About two-thirds of that original Ford plant still stands in Highland Park and has been recognized as an historic site, with the plant’s former administration building having been at least partially renovated. But the city is still looking for supporters who can help it finish the renovation and better exploit the brand, “the Home of the Model T.”
Meanwhile, Highland Park struggles along with Detroit as the big city works to emerge from its much publicized bankruptcy. Hubbard’s own credit also has its financial challenges.
According to NCUA data, CACU ended 2013 with just over $1 million in negative earnings, a number which was almost exactly the same as its provision for loan losses in 2013.

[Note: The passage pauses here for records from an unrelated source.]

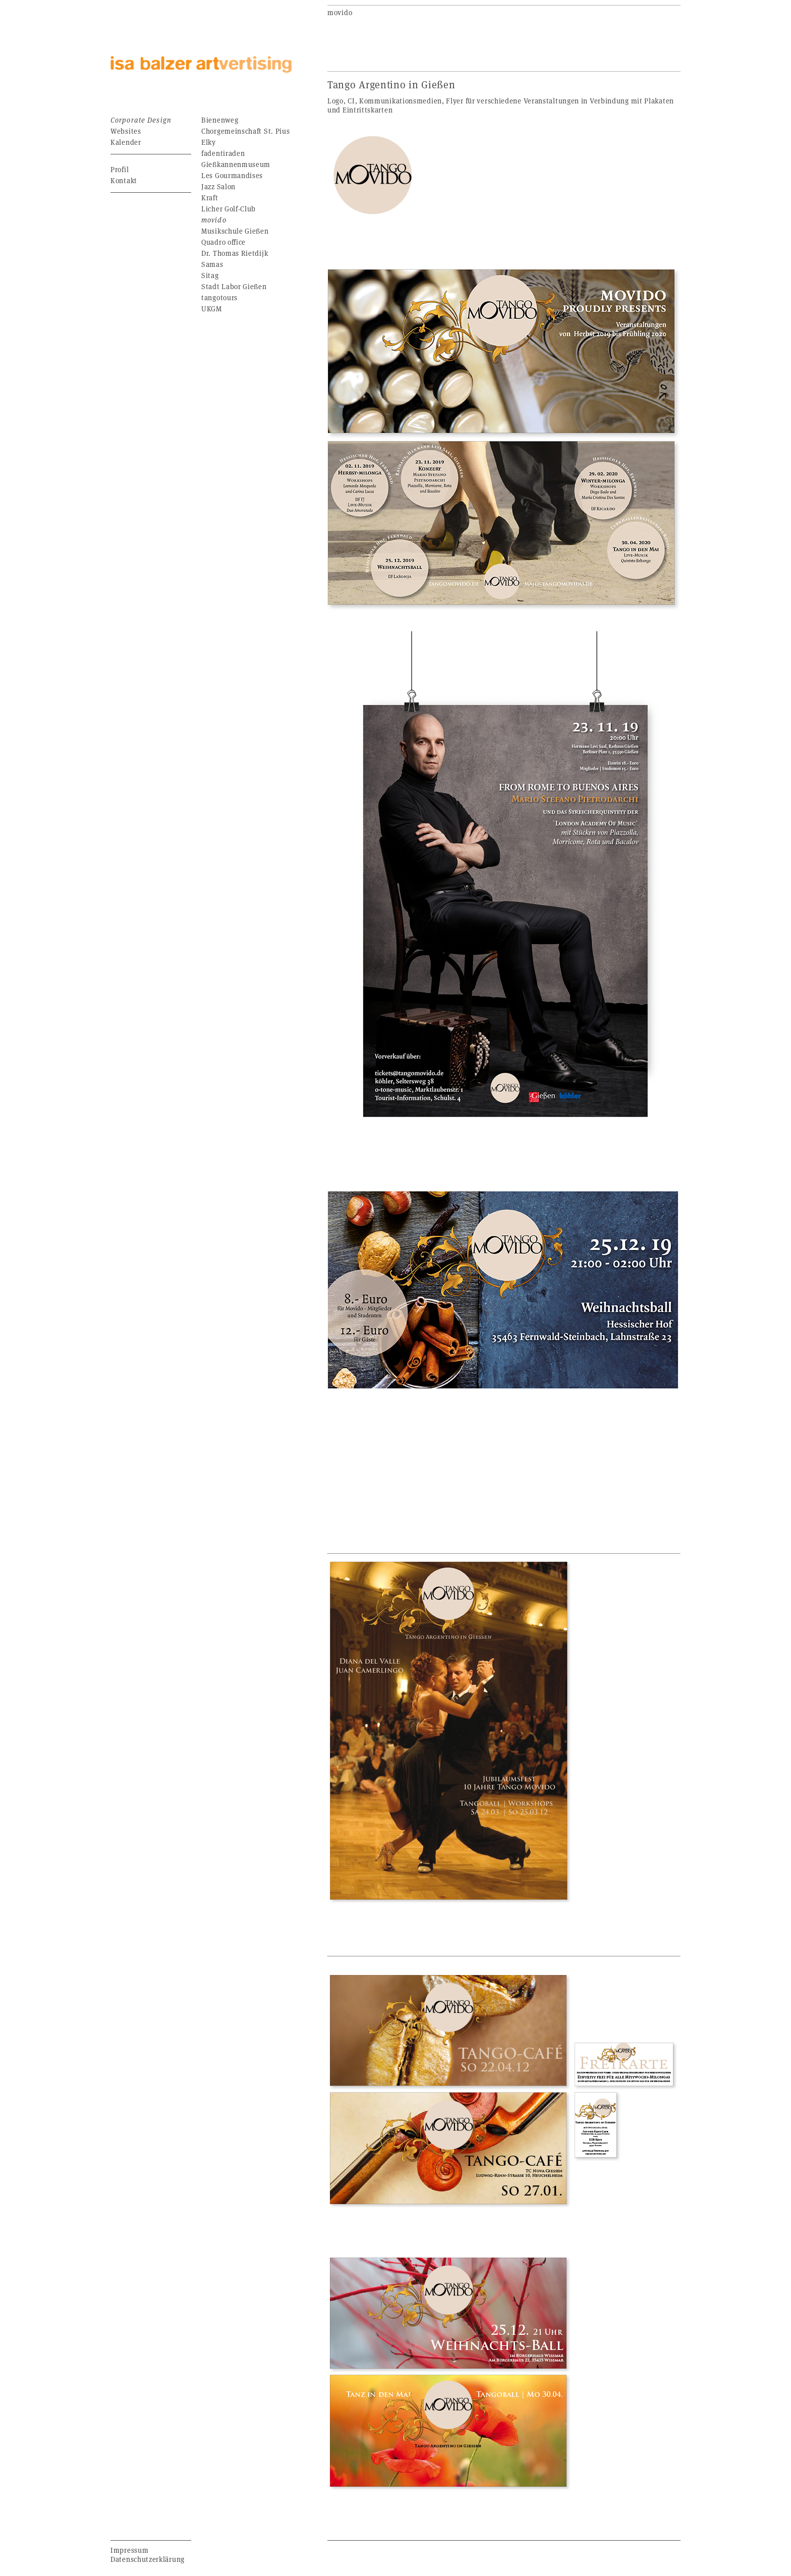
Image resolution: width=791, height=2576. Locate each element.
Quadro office (223, 242)
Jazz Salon (218, 186)
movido (214, 220)
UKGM (211, 308)
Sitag (210, 275)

With a loan delinquency ratio of more than four times its peer group in 2013 (6.51 for CACU vs. 1.42 for the peers) and a loan charge-off rate of more than eight times its peer group for the same period (4.20 vs. 0.51), Hubbard said collections also has been an issue.
“With collections, the problem has generally been pretty high turnover,” Hubbard said, recounting how CACU had often been hiring collections specialists from other credit unions, often with larger asset sizes. “We bring in someone new and they get frustrated and come back to us and often their recommendation is something like, ‘Don’t loan money to so many lower-income people.’ But that’s the very thing we were founded to do,” he emphasized.
Still, he said the board recognized that lending to lower-income people is not the same as high-risk lending and he said his board was prepared to adopt a different approach to underwriting that would allow it to make loans in a more sustainable way.
He also pointed out that other pillars of CACU’s operations remain solid. In 2013. for example, CACU’s yield on average loans stood more than two points over its peers (8.57% vs. 6.10%) and fee income ratio stood significantly higher (8.07% vs. 1.00%).
However, the credit union was also more expensive to operate than its peers last year, with a net operating expense ratio of 8.20% versus 2.94% for its peers. Hubbard said that’s in part due to having 40 full-tine positions, which was a a result, he said, of the membership’s preference for face-to-face service.
But Hubbard also said the credit union had needed a bit of a breather after four years of rapid growth in the wake of grants from the U.S. Treasury’s Community Development Financial Institutions Fund and a changeover in its core processing system.
“I think everybody just got a little tired,” Hubbard said. “And we lost some of our focus. But I expect we will see a significant improvement in 2014.”